▸ **WORK REQUEST**:
In the listing below, start your output at the line with "zdania są zbyt skomplikowane i jak można je" and end it after the line with "Mario Roman vom Sherco Factory Racing Te", copying every line exactly.

►

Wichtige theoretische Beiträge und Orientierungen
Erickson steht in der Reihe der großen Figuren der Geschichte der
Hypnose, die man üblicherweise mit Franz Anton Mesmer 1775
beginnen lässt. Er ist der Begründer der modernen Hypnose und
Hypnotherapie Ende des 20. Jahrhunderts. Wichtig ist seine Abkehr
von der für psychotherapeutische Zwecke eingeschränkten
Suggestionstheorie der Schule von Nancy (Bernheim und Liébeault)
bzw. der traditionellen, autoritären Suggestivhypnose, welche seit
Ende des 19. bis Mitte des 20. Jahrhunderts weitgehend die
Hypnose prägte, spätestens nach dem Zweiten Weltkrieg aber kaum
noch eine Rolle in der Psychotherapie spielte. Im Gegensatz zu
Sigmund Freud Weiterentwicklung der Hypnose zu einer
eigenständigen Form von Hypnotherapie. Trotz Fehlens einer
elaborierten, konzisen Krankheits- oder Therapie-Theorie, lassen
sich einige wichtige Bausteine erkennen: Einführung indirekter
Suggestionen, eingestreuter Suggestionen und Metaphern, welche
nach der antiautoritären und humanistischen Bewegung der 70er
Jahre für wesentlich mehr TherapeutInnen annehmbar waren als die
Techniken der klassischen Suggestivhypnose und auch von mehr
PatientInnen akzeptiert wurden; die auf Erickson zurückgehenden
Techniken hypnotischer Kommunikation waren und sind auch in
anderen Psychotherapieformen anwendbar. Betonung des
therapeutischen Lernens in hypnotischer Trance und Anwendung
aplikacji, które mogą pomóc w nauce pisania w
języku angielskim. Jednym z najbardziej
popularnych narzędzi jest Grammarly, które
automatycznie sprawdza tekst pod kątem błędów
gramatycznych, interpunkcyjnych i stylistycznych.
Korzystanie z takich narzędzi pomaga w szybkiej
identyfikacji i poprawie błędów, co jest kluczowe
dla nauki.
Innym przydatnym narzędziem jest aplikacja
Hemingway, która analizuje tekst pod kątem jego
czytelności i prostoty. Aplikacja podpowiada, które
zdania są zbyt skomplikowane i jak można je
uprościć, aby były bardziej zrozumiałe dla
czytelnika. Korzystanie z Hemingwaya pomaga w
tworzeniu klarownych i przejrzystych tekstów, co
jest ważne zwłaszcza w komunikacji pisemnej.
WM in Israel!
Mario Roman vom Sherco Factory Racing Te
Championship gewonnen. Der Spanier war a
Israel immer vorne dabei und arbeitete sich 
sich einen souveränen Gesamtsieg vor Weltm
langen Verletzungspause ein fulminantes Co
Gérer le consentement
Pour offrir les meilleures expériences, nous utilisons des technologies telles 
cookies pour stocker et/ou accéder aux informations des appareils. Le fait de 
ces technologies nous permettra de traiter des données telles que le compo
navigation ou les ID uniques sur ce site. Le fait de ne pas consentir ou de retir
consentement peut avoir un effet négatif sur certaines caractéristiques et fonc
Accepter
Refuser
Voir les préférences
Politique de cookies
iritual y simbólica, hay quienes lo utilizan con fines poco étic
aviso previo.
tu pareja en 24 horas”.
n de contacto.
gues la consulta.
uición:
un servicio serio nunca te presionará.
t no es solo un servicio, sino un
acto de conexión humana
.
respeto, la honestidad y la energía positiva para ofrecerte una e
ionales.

◄

▸ **ANSWER SECTION**:
zdania są zbyt skomplikowane i jak można je
uprościć, aby były bardziej zrozumiałe dla
czytelnika. Korzystanie z Hemingwaya pomaga w
tworzeniu klarownych i przejrzystych tekstów, co
jest ważne zwłaszcza w komunikacji pisemnej.
WM in Israel!
Mario Roman vom Sherco Factory Racing Te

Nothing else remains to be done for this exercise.